> Directions for this task
Copy nothing from the entries below except the lines from the one containing "kalendářem – ovládaný přes e-mail nebo" through the one containing "chatboty na vaše webové stránky.", and copy those exactly.

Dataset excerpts

+ + + + + + +

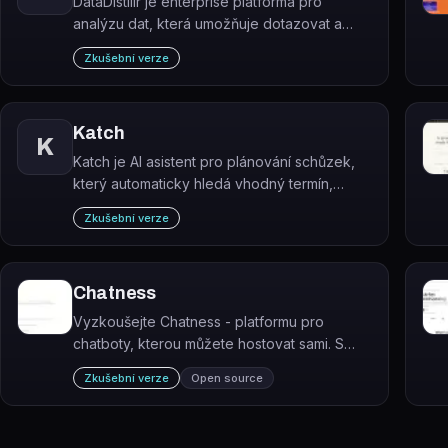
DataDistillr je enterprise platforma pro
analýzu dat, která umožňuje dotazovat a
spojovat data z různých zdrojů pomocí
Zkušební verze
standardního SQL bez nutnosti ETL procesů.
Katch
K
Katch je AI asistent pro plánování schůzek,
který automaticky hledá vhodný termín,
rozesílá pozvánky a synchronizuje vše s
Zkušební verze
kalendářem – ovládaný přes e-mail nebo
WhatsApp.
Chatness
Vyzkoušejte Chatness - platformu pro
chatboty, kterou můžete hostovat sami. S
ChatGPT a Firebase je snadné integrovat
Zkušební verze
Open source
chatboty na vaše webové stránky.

+ + + + + + +

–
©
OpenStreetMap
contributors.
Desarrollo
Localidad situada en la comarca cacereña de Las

+ + + + + + +

> Task response
kalendářem – ovládaný přes e-mail nebo
WhatsApp.
Chatness
Vyzkoušejte Chatness - platformu pro
chatboty, kterou můžete hostovat sami. S
ChatGPT a Firebase je snadné integrovat
Zkušební verze
Open source
chatboty na vaše webové stránky.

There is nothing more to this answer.